How to Befriend Time? Khalil Ghibran Poetry.



Our experience of life is a continous flow of events, which only but helps us evolve our thoughts, perceptions and way of living.

That is why different types of exposures, upbringings, cultural influences shape our character. They really define our individuality.

The great physicist Dr R. P. Feynman has given a wonderful description of what is "understanding the nature".

The great physicist "Dr R. P. Feynman" has been given a wonderful description of what is "understanding the nature". Suppose we do not know the basic rules of chess but are allowed to watch the moves of players. If we watch the game from a long time, then we may know some of the rules. With the knowledge of these rules we may try to the understand why a player played the particular move. However, this can be a very difficult task. Even if we know all this rules of chess, it is not simple to understand all the complications of a game in a given situation and the predict the correct move. Knowing the basic rules is, however, the minimum requirement if any progress is to be made.
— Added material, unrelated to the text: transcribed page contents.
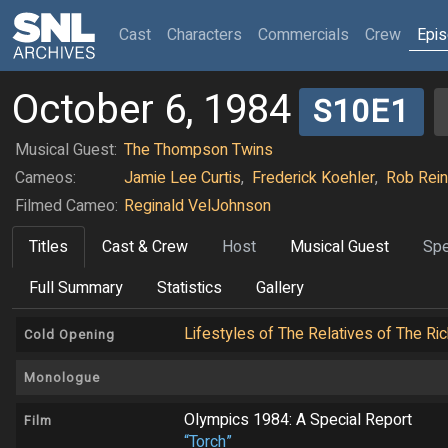
(current)
Cast
Characters
Commercials
Crew
Epi
October 6, 1984
S10E1
Musical Guest:
The Thompson Twins
Cameos:
Jamie Lee Curtis
,
Frederick Koehler
,
Rob Rein
Filmed Cameo:
Reginald VelJohnson
Titles
Cast & Crew
Host
Musical Guest
Spe
Full Summary
Statistics
Gallery
Lifestyles of The Relatives of The R
Cold Opening
Monologue
Olympics 1984: A Special Report
Film
“Torch”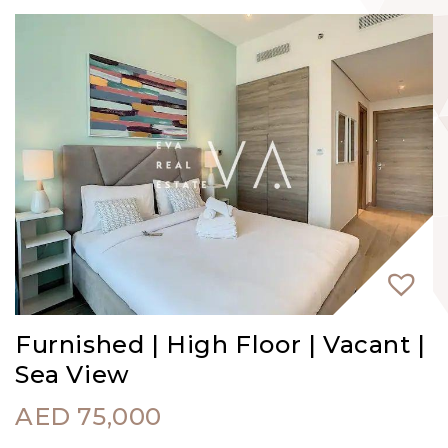
Furnished | High Floor | Vacant |
Sea View
AED
75,000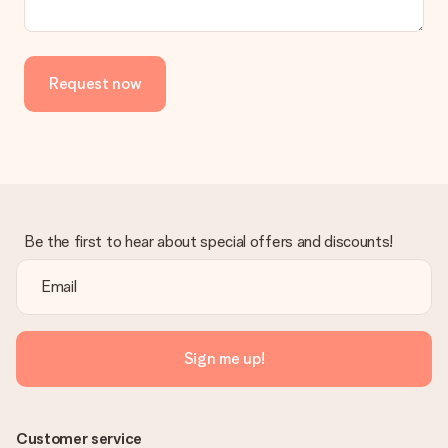
in your MySurprise account. This means you can have the gift
delivered directly to the recipient, making it a true surprise!
Request now
Be the first to hear about special offers and discounts!
Sign me up!
Customer service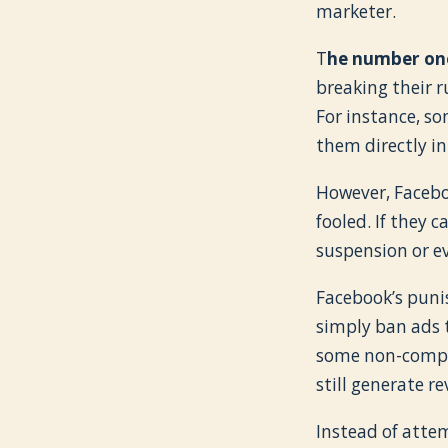
marketer.
T
he number one
breaking their r
For instance, so
them directly in
However, Faceboo
fooled. If they c
suspension or e
Facebook’s puni
simply ban ads 
some non-complia
still generate r
Instead of atte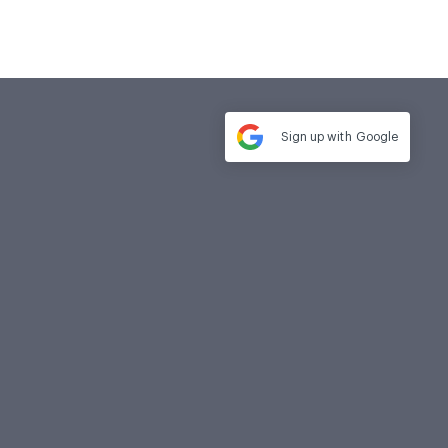
Sign up with
Google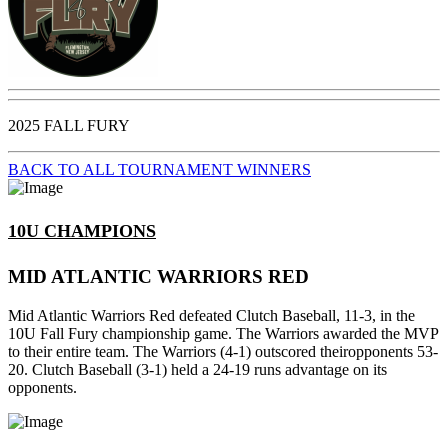
2025 FALL FURY
BACK TO ALL TOURNAMENT WINNERS
10U CHAMPIONS
MID ATLANTIC WARRIORS RED
Mid Atlantic Warriors Red defeated Clutch Baseball, 11-3, in the
10U Fall Fury championship game. The Warriors awarded the MVP
to their entire team. The Warriors (4-1) outscored theiropponents 53-
20. Clutch Baseball (3-1) held a 24-19 runs advantage on its
opponents.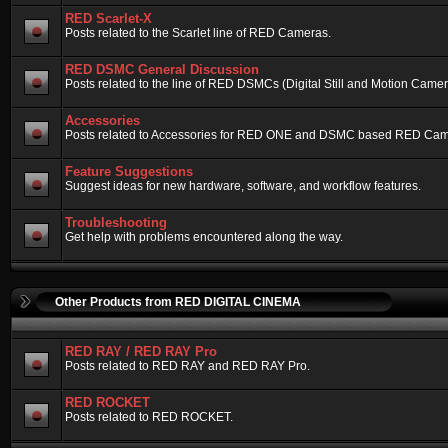
RED Scarlet-X
Posts related to the Scarlet line of RED Cameras.
RED DSMC General Discussion
Posts related to the line of RED DSMCs (Digital Still and Motion Camera)
Accessories
Posts related to Accessories for RED ONE and DSMC based RED Cam
Feature Suggestions
Suggest ideas for new hardware, software, and workflow features.
Troubleshooting
Get help with problems encountered along the way.
Other Products from RED DIGITAL CINEMA
RED RAY / RED RAY Pro
Posts related to RED RAY and RED RAY Pro.
RED ROCKET
Posts related to RED ROCKET.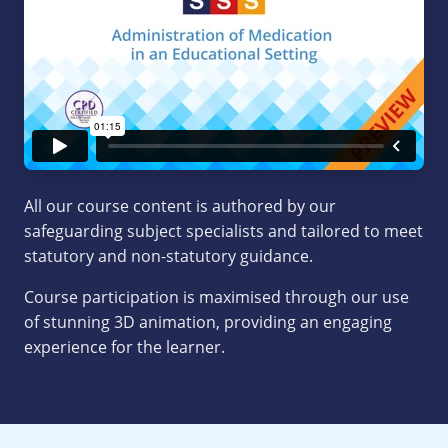
All our course content is authored by our
safeguarding subject specialists and tailored to meet
statutory and non-statutory guidance.
Course participation is maximised through our use
of stunning 3D animation, providing an engaging
experience for the learner.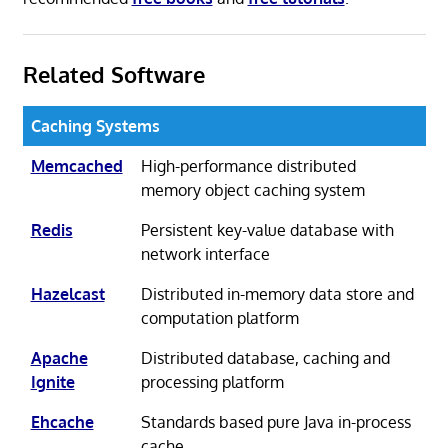
Related Software
Caching Systems
Memcached
High-performance distributed
memory object caching system
Redis
Persistent key-value database with
network interface
Hazelcast
Distributed in-memory data store and
computation platform
Apache
Distributed database, caching and
Ignite
processing platform
Ehcache
Standards based pure Java in-process
cache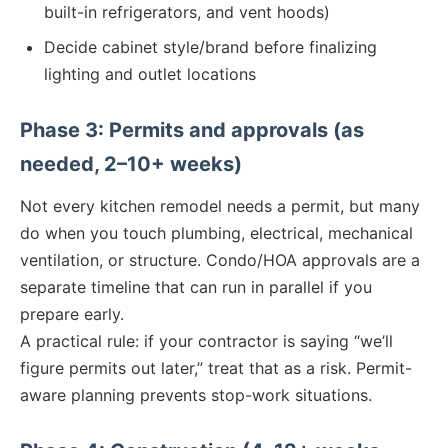
built-in refrigerators, and vent hoods)
Decide cabinet style/brand before finalizing
lighting and outlet locations
Phase 3: Permits and approvals (as
needed, 2–10+ weeks)
Not every kitchen remodel needs a permit, but many
do when you touch plumbing, electrical, mechanical
ventilation, or structure. Condo/HOA approvals are a
separate timeline that can run in parallel if you
prepare early.
A practical rule: if your contractor is saying “we’ll
figure permits out later,” treat that as a risk. Permit-
aware planning prevents stop-work situations.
One can guess at a wrong rule by partially watching the game. The experienced player may make use of a rule for the first time and the observer of the game may get surprised. Because of the new move some of the rules guessed at may prove to be wrong and the observer will frame new rules.

Hence, evolving in life, we humans too, in the same way, often find our conclusions and conceptions getting destroyed and formed.

The unfolding of life does more than fray our bodies with entropy — it softens our spirit, blunting the edge of vanity and broadening the aperture of beauty, so that we become both more ourselves and more unselved, awake to the felicitous interdependence of the world. And yet the selves we have been — young and foolish, hungry for the wrong things, hopeful for the right but winged by hope into hubris — are elemental building blocks of who we become, unsheddable like the hydrogen and helium that made the universe.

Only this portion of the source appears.